- Native name: Rivière Dufour (French)

Location
- Country: Canada
- Province: Quebec
- Region: Bas-Saint-Laurent
- MRC: Kamouraska Regional County Municipality

Physical characteristics
- Source: Agricultural streams
- • location: Saint-Philippe-de-Néri
- • coordinates: 47°28′47″N 69°50′44″W﻿ / ﻿47.479608°N 69.845534°W
- • elevation: 74 metres (243 ft)
- Mouth: Kamouraska River
- • location: Saint-Pascal
- • coordinates: 47°31′10″N 69°50′09″W﻿ / ﻿47.51944°N 69.83583°W
- • elevation: 20 metres (66 ft)
- Length: 5.1 kilometres (3.2 mi)

Basin features
- Progression: Kamouraska River, St. Lawrence River
- • left: (upstream)
- • right: (upstream) Ruisseau Creux

= Dufour River =

River in MRC Kamouraska in Quebec (Canada)

The Dufour River (in French: rivière Dufour) is a tributary of the east bank of the Kamouraska River, which empties on the south bank of the St. Lawrence River two km east of the center of the village of Kamouraska.

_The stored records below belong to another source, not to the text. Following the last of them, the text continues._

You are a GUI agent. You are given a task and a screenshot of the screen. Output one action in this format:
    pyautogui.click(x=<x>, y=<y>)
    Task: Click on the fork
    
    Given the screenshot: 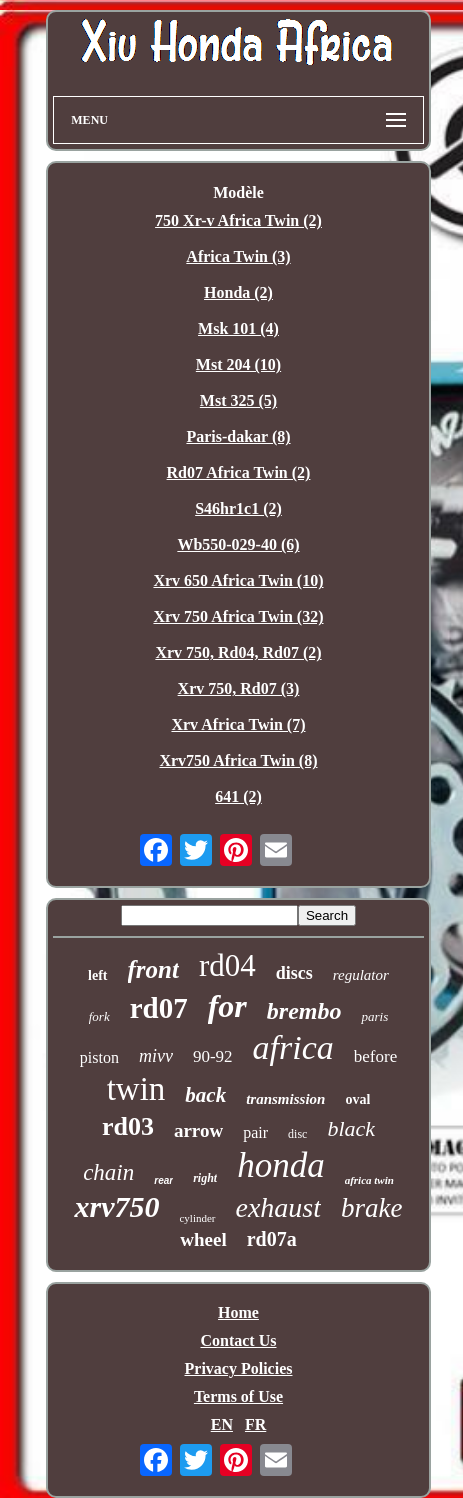 What is the action you would take?
    pyautogui.click(x=99, y=1016)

The Dufour river flows in the municipalities of Saint-Philippe-de-Néri and Saint-Pascal, in the Kamouraska Regional County Municipality, in the administrative region of Bas-Saint-Laurent, in province of Quebec, in Canada.

== Geography ==
The source of this river is located south of fourth rang, 6.7 km southeast of Kamouraska bay, on the south shore of the St. Lawrence River, at 4.3 km north of the village of Mont-Carmel, 3.0 km east of the center of the village of Saint-Philippe-de-Néri and 5.9 km southwest from the center of the village of Saint-Pascal. The Commission de toponymie du Québec assigns the status of a stream to this watercourse.

From its source, the Dufour River flows over 5.1 km, divided into the following segments:
- 1.1 km north-east in Saint-Philippe-de-Néri, to the limit of Saint-Pascal;
- 2.6 km north-east in Saint-Pascal collecting water from the Creux streams (coming from the south and drawing its source at Lake Saint-Pierre), up to the Beaulieu road;
- 1.4 km north, to its confluence which is connected (on the southeast side) to the autoroute 20 bridge.

This confluence is 2.3 km west of the center of the village of Saint-Pacôme.

== Toponymy ==
The term "Dufour" constitutes a French Canadian surname.

The toponym “Rivière Dufour” was formalized on June 29, 1983, by the Commission de toponymie du Québec.